Andre Dusek/AE
Andre Dusek/AE

FSB será usado até para fechar as contas

Com sucessivos aumentos de despesas, o Fundo e a transferência de dividendos das estatais para o Tesouro garantirão o superávit primário

Beatriz Abreu / BRASÍLIA, O Estado de S.Paulo

21 de setembro de 2010 | 00h00

Além do câmbio, o governo decidiu que, se necessário, usará os recursos do Fundo Soberano do Brasil (FSB) até mesmo para fechar as contas públicas deste ano. Com sucessivos aumentos de despesas, o dinheiro do Fundo e a transferência de dividendos das estatais para o Tesouro garantirão o superávit primário (economia para pagamento dos juros) de 3,3% do Produto Interno Bruto (PIB).

Até julho, o governo gerou um superávit de apenas 2,14% do PIB. Nos últimos 12 meses encerrados em julho, a economia de recursos estava em 2,03% do PIB. A dificuldade de cumprimento da meta se confirma a cada novo trimestre, diante da ofensiva de elevação das despesas para a execução de projetos que rendessem dividendos eleitorais à candidata do PT, Dilma Rousseff. Pela segunda vez este ano, o limite de gasto foi ampliado, o que reforçou a necessidade de gerar recursos adicionais para fechar o superávit. O presidente Luiz Inácio Lula da Silva aprovou a estratégia para exibir, ao final de seu governo, que não foi negligente com as contas do país, embora a qualidade desse esforço seja questionada. Afinal, o resultado não veio por meio do controle das despesas, e sim pela criatividade em lançar mão de artifícios contábeis.
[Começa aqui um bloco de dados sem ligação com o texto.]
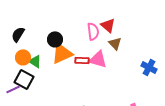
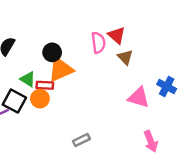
orange circle: (23, 57) -> (40, 99), moved
pink triangle: (98, 59) -> (139, 97), moved
red rectangle: (82, 60) -> (45, 85), moved

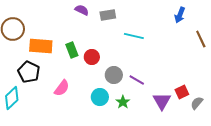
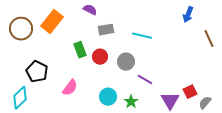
gray rectangle: (108, 15) -> (106, 30), moved
orange rectangle: (41, 46) -> (52, 22), moved, turned -55
gray circle: (114, 75) -> (126, 62), moved

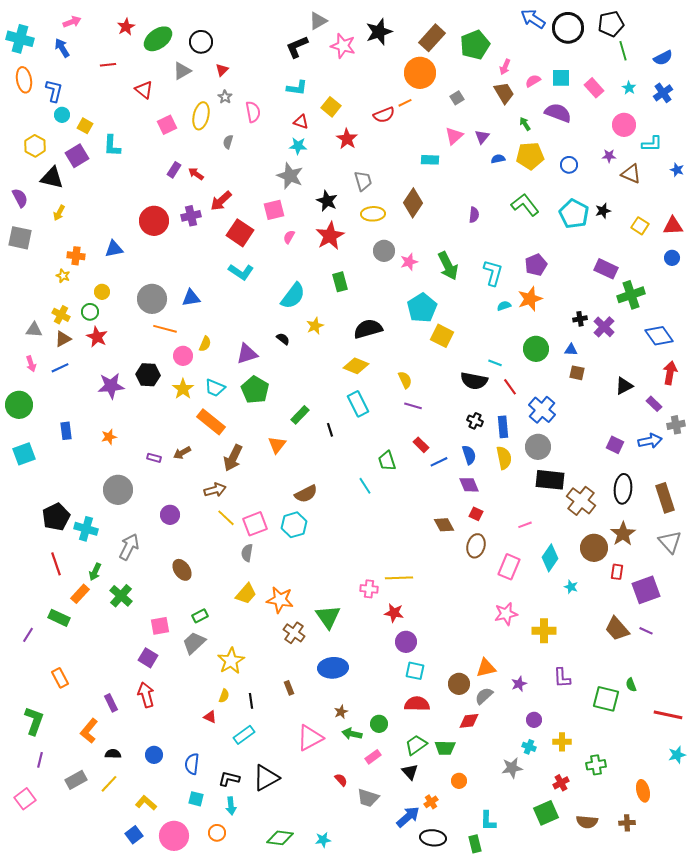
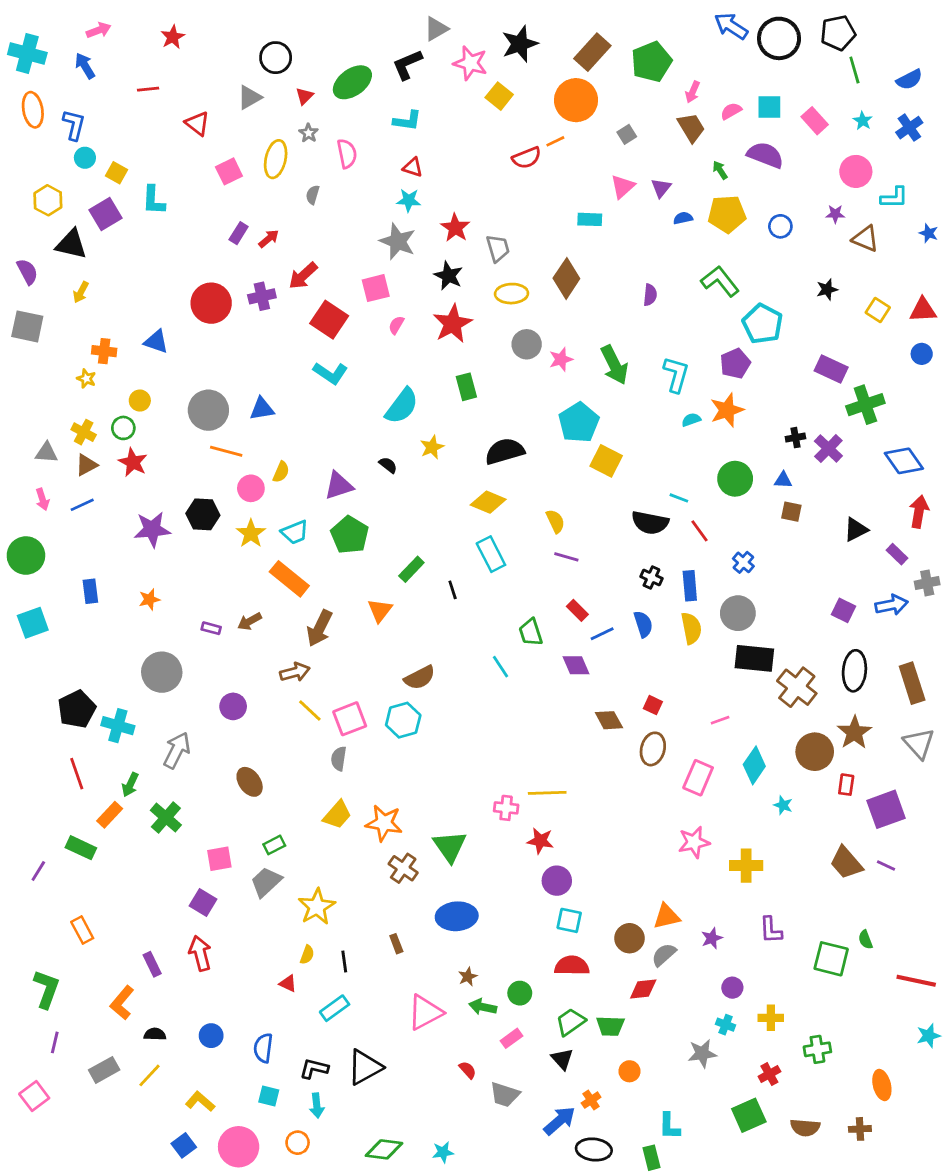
green ellipse: (158, 39) -> (352, 82), moved
yellow square: (331, 107) -> (499, 96), moved
red star: (347, 139) -> (455, 228), moved
red arrow: (196, 174) -> (269, 239), turned 105
cyan pentagon: (574, 214) -> (763, 324), moved
blue triangle: (114, 249) -> (156, 342), turned 30
cyan trapezoid: (215, 388) -> (295, 532), turned -45
blue cross: (542, 410) -> (743, 562), size x0.6
purple diamond: (469, 485) -> (576, 665), moved

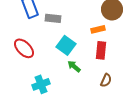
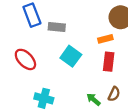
green arrow: (74, 66) -> (94, 99), moved
cyan cross: (41, 84) -> (44, 98), turned 36

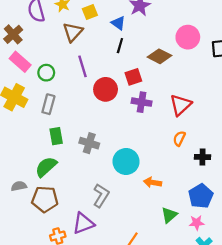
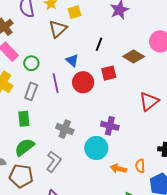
blue triangle: (118, 23) -> (72, 60), moved
purple line: (83, 66) -> (56, 83), moved
purple cross: (142, 102) -> (110, 126), moved
green rectangle: (56, 136) -> (24, 119), moved
orange semicircle: (179, 138) -> (140, 166), moved, turned -32
gray L-shape: (101, 196) -> (54, 162), moved

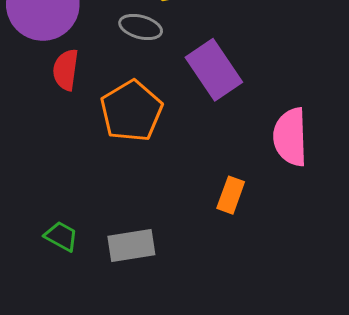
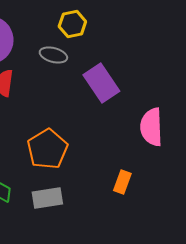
orange pentagon: (131, 111) -> (47, 149), moved
orange rectangle: (231, 195) -> (122, 182), moved

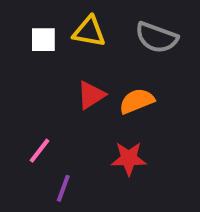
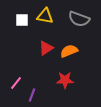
pink line: (40, 151) -> (16, 83), moved

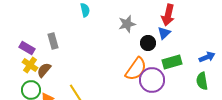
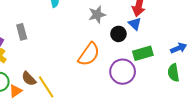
blue triangle: (164, 33) -> (135, 24), turned -32
orange semicircle: (136, 69) -> (89, 54), moved
brown semicircle: (44, 70) -> (29, 79), moved, turned -84

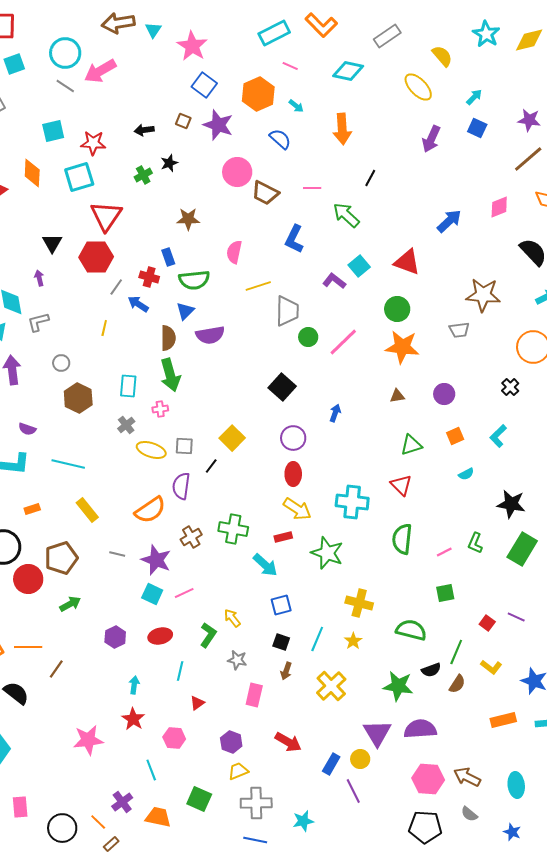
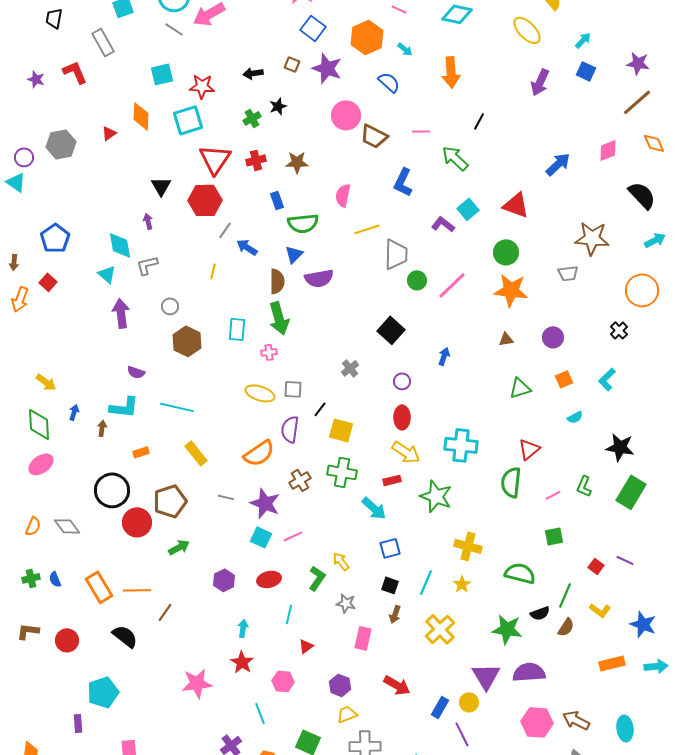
red cross: (149, 277) -> (256, 160), moved, turned -30
gray cross: (126, 425) -> (350, 368), moved
yellow square: (232, 438) -> (341, 430), moved, turned -30
purple circle: (293, 438) -> (402, 381), size x0.7
red triangle: (401, 485) -> (529, 449), moved, turned 35

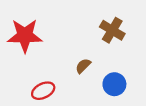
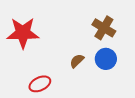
blue circle: (114, 84) -> (106, 59), moved

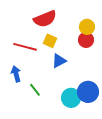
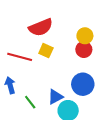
blue triangle: (59, 61) -> (55, 97), moved
blue circle: (88, 92) -> (83, 84), moved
O dinheiro do Fundo para fechar as contas deste ano e até mesmo capitalizar o BNDES sairá do Fundo Fiscal de Investimento e Estabilização, onde estão depositados R$ 18 bilhões. Esse dinheiro está aplicado no FFIE desde que o governo, no tempo das vacas gordas, decidiu criar o Fundo Soberano e depositou o superávit primário adicional gerado antes da crise financeira de 2008.

Jogo combinado. O anúncio de que o Fundo Soberano irá, de fato, entrar no mercado de câmbio é outra medida que o ministro da Fazenda, Guido Mantega, articulou e ganhou. Hoje, ninguém afirma que há uma disputa entre Banco Central e Fazenda a respeito de quem está mais ou menos autorizado a operar no mercado de câmbio. "A entrada do FSB no mercado de câmbio é jogo combinado", afirmaram fontes à Agência Estado. Ele apresentou os estudos a Lula na sexta-feira, reuniu os ministros que integram o Conselho do FSB e confirmou ontem o poder de fogo para atuar no câmbio.
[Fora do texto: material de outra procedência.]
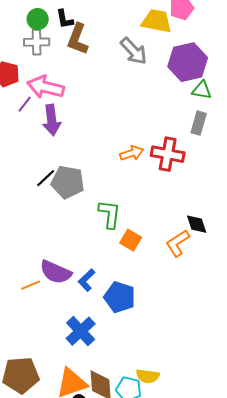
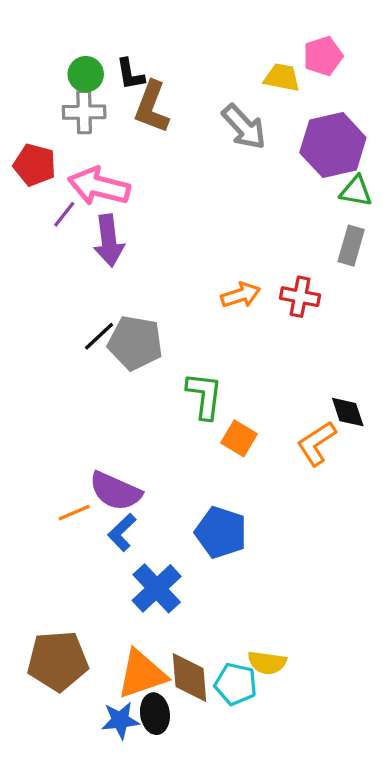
yellow trapezoid: (157, 21) -> (282, 77), size x0.7
red cross: (168, 154) -> (300, 297), size x0.7
blue L-shape: (87, 280) -> (122, 532), moved

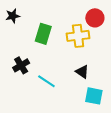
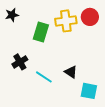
yellow cross: (78, 36) -> (66, 21), moved
black triangle: (82, 72) -> (71, 72), moved

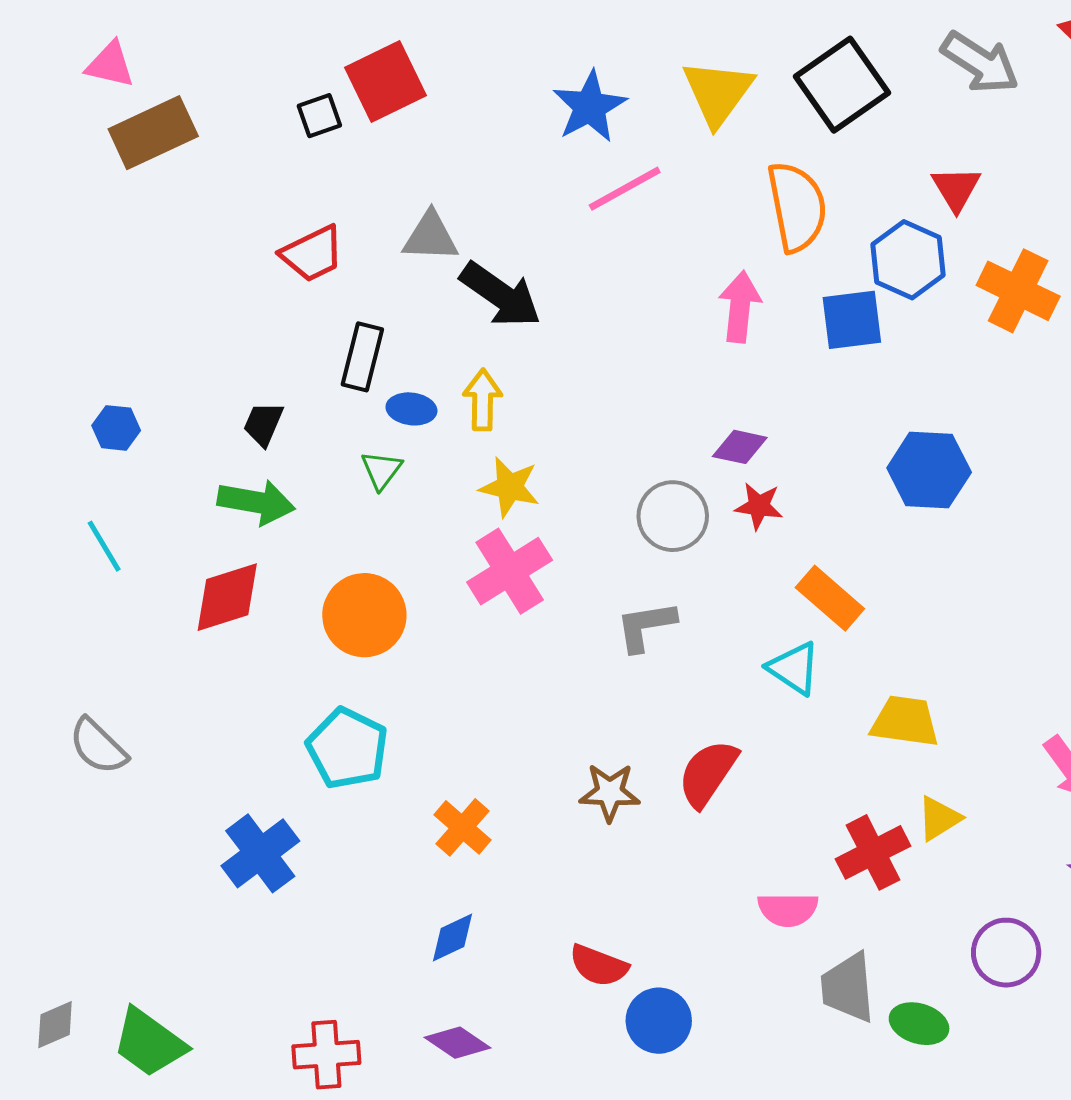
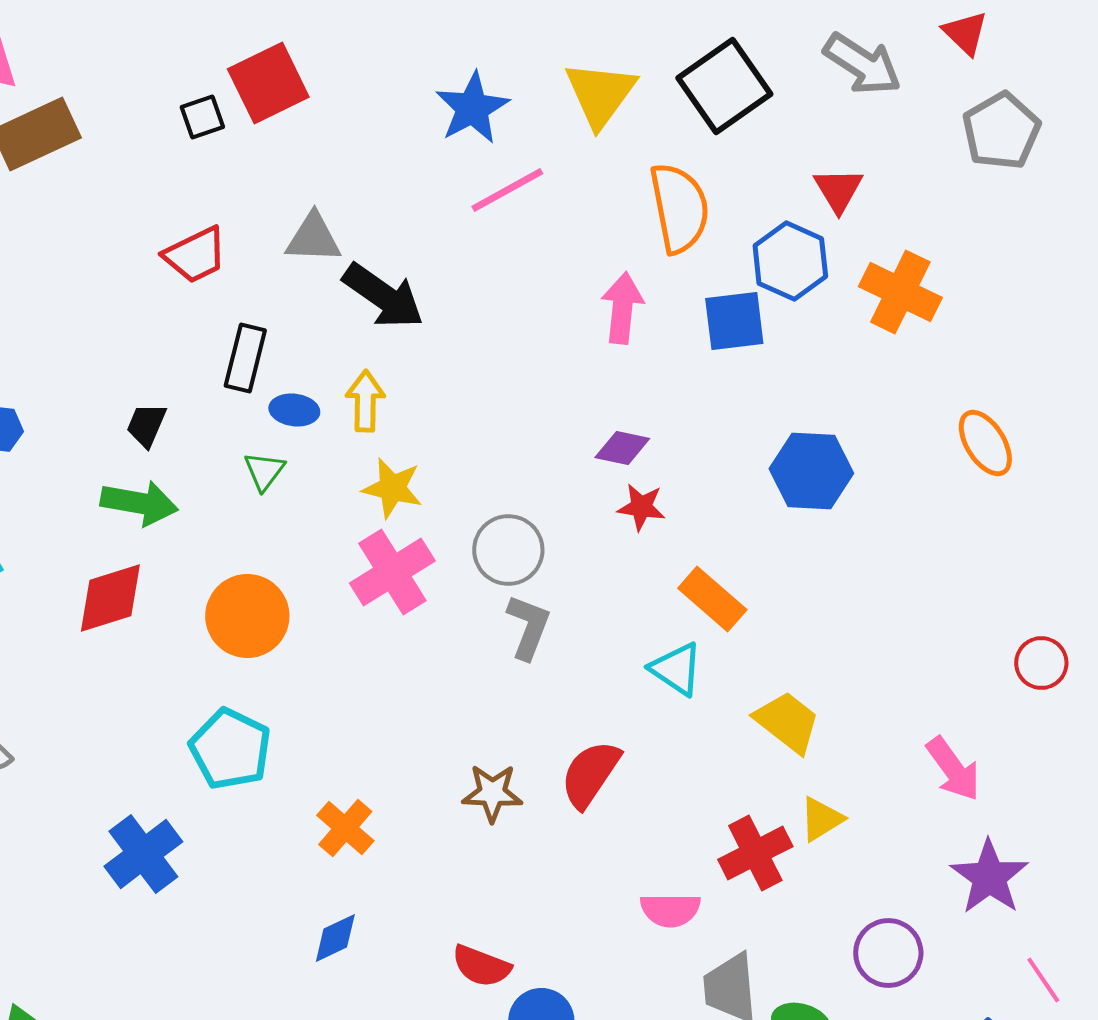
gray circle: (673, 516) -> (508, 550), moved
gray L-shape: (646, 626) -> (528, 627), turned 120
yellow trapezoid: (905, 721) -> (787, 722), turned 30

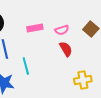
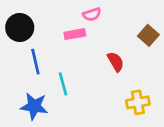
pink semicircle: (62, 30) -> (92, 14), moved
O que fortalece a ação do governo na tentativa de equilibrar o mercado de câmbio está no fato de que os recursos para o FSB serão ilimitados.
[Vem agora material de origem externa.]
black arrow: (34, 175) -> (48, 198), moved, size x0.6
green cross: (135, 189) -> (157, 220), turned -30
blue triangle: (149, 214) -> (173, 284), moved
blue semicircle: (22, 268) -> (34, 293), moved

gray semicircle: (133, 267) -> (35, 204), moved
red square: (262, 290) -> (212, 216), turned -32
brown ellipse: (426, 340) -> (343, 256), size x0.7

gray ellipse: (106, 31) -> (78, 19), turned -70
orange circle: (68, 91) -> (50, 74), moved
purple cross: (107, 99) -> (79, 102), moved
Basta o governo emitir títulos. Eles até aumentam a dívida bruta, mas têm efeito neutro na dívida liquida: a despesa com os títulos corresponde um ativo, no caso, dólares. O FSB atuará como elemento surpresa no processo de excessiva valorização do real frente ao dólar e, também, em relação a outras moedas.

Embora o governo esteja entrando nos seus últimos três meses, Mantega ainda pretende entabular outra discussão com o presidente do Banco Central, Henrique Meirelles: a taxa de juros neutra. No início do mês, na divulgação da Ata do Copom, que apresentou os argumentos para manter a taxa Selic em 10,75% ao ano, o BC introduziu o conceito. O documento garantiu que a política monetária é mais eficaz e se poderia dizer que foi atingida a "taxa de juros neutra", ou seja, a que garante o crescimento da economia sem pressão inflacionária. A equipe de Mantega comemorou, mas começou a dar os primeiros passos para mostrar que a taxa neutra pode estar bem abaixo dos 10,75%, fazendo uma nova aposta: em 2011 continuará a pressão por juros mais baixos.

PARA ENTENDER

Fundo pode passar a atuar com o BC

Criado em dezembro de 2008 como uma poupança pública incial de R$ 14 bilhões, o Fundo Soberano do Brasil (FSB) começa agora - com a decisão do governo de comprar dólares - a adquirir uma imagem mais parecida com aquela inicialmente pensada pelos principais economistas do governo.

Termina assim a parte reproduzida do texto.